In questo scenario, credere che basti concedere licenze (cosa che peraltro Astrazeneca già fa in molte parti del mondo) o sollevare brevetti per risolvere la carenza di vaccini facendoli produrre nei Paesi più poveri sembra un tentativo un po’ ingenuo di trovare una soluzione semplice a un problema complesso. Una delocalizzazione che nel tempo decentralizzi queste attività si potrà e si dovrà fare, ma la costruzione e l’accreditamento degli impianti, la soluzione dei problemi logistici, la formazione del personale locale richiederà molti anni e certamente non potrà servire all’emergenza attuale, per la quale il tempo stringe.

Se continuerà liberamente, infatti, la circolazione di SARS-CoV-2 nei Paesi a medio e basso reddito, porterà inevitabilmente nei prossimi mesi allo sviluppo di nuove varianti, come già si è verificato in Brasile, Sudafrica, India. Basterebbe che una sola di queste avesse una fitness maggiore della delta, o sapesse meglio di questa eludere all’azione dell’immunità indotta dai vaccini esistenti, e ci ritroveremmo al punto di partenza, o quasi, anche nei Paesi più ricchi.

Vaccinare il mondo quindi non è solo necessario, ma urgente. I partecipanti al Global Covid-19 Summit organizzato dal presidente degli Stati Uniti Joe Biden la scorsa settimana si sono impegnati perché si possa realizzare l’obiettivo di vaccinare il 40% della popolazione mondiale per la fine del 2021 e il 70% per la metà del 2022. Per raggiungere il target di quest’anno occorrono 2 miliardi di dosi e diversi Paesi, tra cui l’Italia, hanno promesso di contribuire.
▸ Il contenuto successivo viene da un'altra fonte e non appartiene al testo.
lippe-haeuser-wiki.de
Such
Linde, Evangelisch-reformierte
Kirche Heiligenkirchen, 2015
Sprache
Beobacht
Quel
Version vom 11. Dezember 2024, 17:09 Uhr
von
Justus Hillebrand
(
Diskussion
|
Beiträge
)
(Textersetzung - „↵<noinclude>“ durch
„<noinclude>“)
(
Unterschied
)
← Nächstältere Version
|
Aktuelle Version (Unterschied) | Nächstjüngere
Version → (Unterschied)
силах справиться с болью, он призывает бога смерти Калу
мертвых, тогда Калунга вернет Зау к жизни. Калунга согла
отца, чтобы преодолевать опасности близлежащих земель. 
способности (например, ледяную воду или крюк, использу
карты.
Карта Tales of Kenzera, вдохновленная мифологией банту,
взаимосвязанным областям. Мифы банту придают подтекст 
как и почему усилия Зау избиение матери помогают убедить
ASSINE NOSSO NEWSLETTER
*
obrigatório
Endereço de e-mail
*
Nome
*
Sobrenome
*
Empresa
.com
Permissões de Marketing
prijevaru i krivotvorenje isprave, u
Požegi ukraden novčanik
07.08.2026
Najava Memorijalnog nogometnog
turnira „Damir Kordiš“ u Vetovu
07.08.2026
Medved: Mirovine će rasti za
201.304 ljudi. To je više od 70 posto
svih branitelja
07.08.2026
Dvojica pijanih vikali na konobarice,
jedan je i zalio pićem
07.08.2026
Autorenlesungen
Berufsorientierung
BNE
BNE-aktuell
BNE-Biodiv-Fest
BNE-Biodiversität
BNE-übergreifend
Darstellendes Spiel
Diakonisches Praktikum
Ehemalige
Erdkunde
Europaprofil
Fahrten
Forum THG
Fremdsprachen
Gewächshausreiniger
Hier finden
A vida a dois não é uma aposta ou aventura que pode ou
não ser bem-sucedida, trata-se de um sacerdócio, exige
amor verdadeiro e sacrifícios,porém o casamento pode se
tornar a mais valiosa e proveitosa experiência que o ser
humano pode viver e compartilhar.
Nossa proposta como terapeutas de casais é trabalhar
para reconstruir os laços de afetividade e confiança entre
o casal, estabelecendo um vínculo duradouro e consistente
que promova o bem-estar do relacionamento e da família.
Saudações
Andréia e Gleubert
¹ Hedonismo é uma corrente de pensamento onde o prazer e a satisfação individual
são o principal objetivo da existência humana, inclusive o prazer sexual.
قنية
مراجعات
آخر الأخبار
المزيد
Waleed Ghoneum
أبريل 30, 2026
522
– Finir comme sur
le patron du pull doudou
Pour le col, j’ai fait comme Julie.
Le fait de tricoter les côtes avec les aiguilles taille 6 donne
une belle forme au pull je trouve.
Il presidente Draghi ha annunciato di voler donare ai Paesi a basso e medio reddito il triplo delle dosi già previste, portando entro dicembre 2021 il loro numero a 45 milioni. “Nessuno è al sicuro finché tutti non saranno al sicuro” si dice, non senza un’ombra di velato egoismo. Proteggere il resto dell’umanità, ormai si è capito, non è solo un atto di giustizia, ma una scelta interessata. Qualunque sia la ragione per cui lo si vuole fare, però, l’importante è riuscirci. Altrimenti saranno guai.